Grind for October 13th, 2018
“When you are insane, you are busy being insane – all the time.”
– Sylvia Plath
North Korea says it will allow inspectors into nuclear facilities
North Korean leader Kim Jong-un is ready to allow international inspectors into nuclear and missile facilities, said Sec. of State Mike Pompeo after a visit to Pyongyang this weekend.
According to Pompeo, inspectors will have access to the Punggye-ri nuclear site “as soon as we get it logistically worked out.”
North Korea claims it destroyed Punggye-ri in March.
Sec. Pompeo also suggested Kim and Trump could meet again soon, as Kim had proposed last month.
“We are not quite there yet, but we will get there,” said Pompeo. “Most importantly both the leaders believe there is real progress that can be made…so we are going to get it at a time that works for each of the two leaders and at a place that works for both of them.”
Pompeo’s words are good news given the recent souring of relations between the US and North Korea following reports of renewed missile activity in August.
Later that month, Trump canceled a planned visit to the peninsula by Pompeo because no “sufficient progress” was being made towards the goal of denuclearization.
Kim’s attitude towards the US improved following a September meeting with South Korea President Moon Jae-in, who encouraged Kim to resume negations with the Trump Administration.
Kim made a commitment to allow inspectors into Punggye-ri when he met with Moon, but experts said it was crucial that he reiterate that commitment to Pompeo.

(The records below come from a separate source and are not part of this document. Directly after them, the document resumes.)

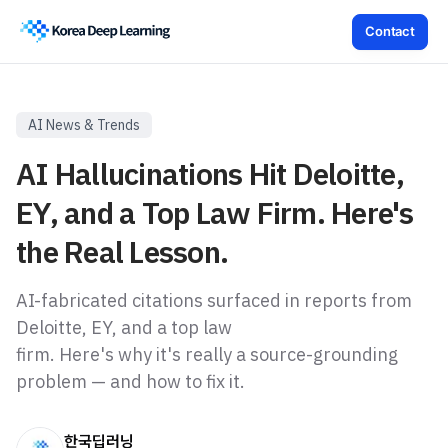
Contact
AI News & Trends
AI Hallucinations Hit Deloitte,
EY, and a Top Law Firm. Here's
the Real Lesson.
AI-fabricated citations surfaced in reports from
Deloitte, EY, and a top law
firm. Here's why it's really a source-grounding
problem — and how to fix it.
한국딥러닝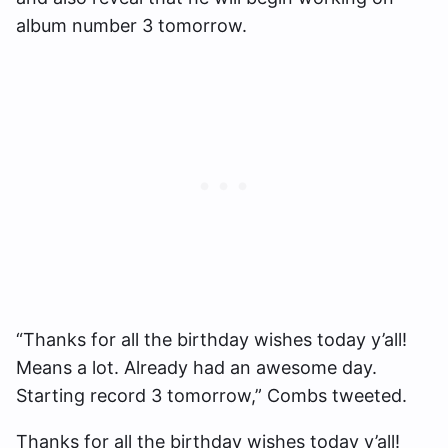
album number 3 tomorrow.
“Thanks for all the birthday wishes today y’all!
Means a lot. Already had an awesome day.
Starting record 3 tomorrow,” Combs tweeted.
Thanks for all the birthday wishes today y’all!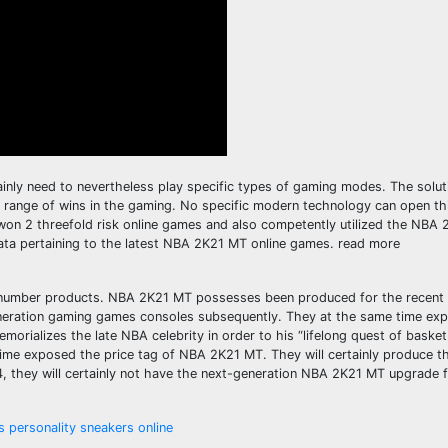
ainly need to nevertheless play specific types of gaming modes. The solut
range of wins in the gaming. No specific modern technology can open thi
won 2 threefold risk online games and also competently utilized the NBA 
ata pertaining to the latest NBA 2K21 MT online games. read more
number products. NBA 2K21 MT possesses been produced for the recen
generation gaming games consoles subsequently. They at the same time e
ializes the late NBA celebrity in order to his “lifelong quest of basketb
e time exposed the price tag of NBA 2K21 MT. They will certainly produce 
, they will certainly not have the next-generation NBA 2K21 MT upgrade f
personality sneakers online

Google keeps data breach a secret to preserve its reputation
Alphabet Inc. on Monday announced it would be shutting down Google+ following a data breach that gave outside developers access to users’ personal data.
The breach began in 2015 and was fixed in March of this year.

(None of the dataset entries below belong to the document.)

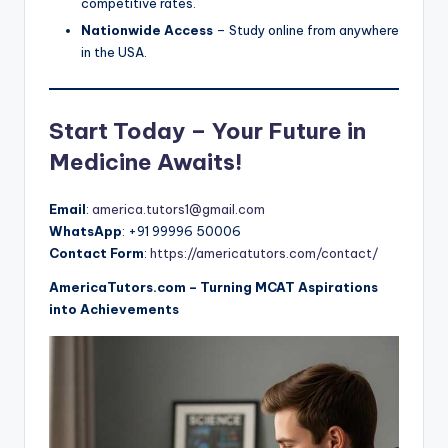
competitive rates.
Nationwide Access
– Study online from anywhere
in the USA.
Start Today – Your Future in
Medicine Awaits!
Email
:
america.tutors1@gmail.com
WhatsApp
: +91 99996 50006
Contact Form
:
https://americatutors.com/contact/
AmericaTutors.com – Turning MCAT Aspirations
into Achievements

Google refrained from notifying users in fear of public backlash and regulatory scrutiny. At the time, executives warned that disclosing the incident would invite comparisons to the Cambridge Analytica scandal.
The personal data that was exposed included names, genders, birth dates, email addresses, profile photos, occupation, places lived, and relationship status.
Google says it found no evidence of misuse of data, but has admitted that it has no way of knowing for sure.
The decision to shut down Google+ is part of a broader set of changes designed to improve security. In its announcement on Monday, the company said it would no longer give outside developers access to user data on Android phones and Gmail.
Google has faced pressure to restrict access to outside developers following an investigation which discovered that app developers were using free email apps to gain access to users’ inboxes. In some cases, developers read private emails to improve their software algorithms.
The Google+ incident looks particularly bad following the company’s insistence that it is less susceptible to data breaches than Facebook. The company could also face lawsuits over its decision not to inform users about the breach.
“The story here that the plaintiffs will tell is that Google knew something here and hid it,” says lawyer Al Saikali. “That by itself is enough to make the lawyers salivate.”
GOOD TO THE LAST DROP:
Did you know… Every month, about 9 out of 10 American children visit a McDonald’s restaurant.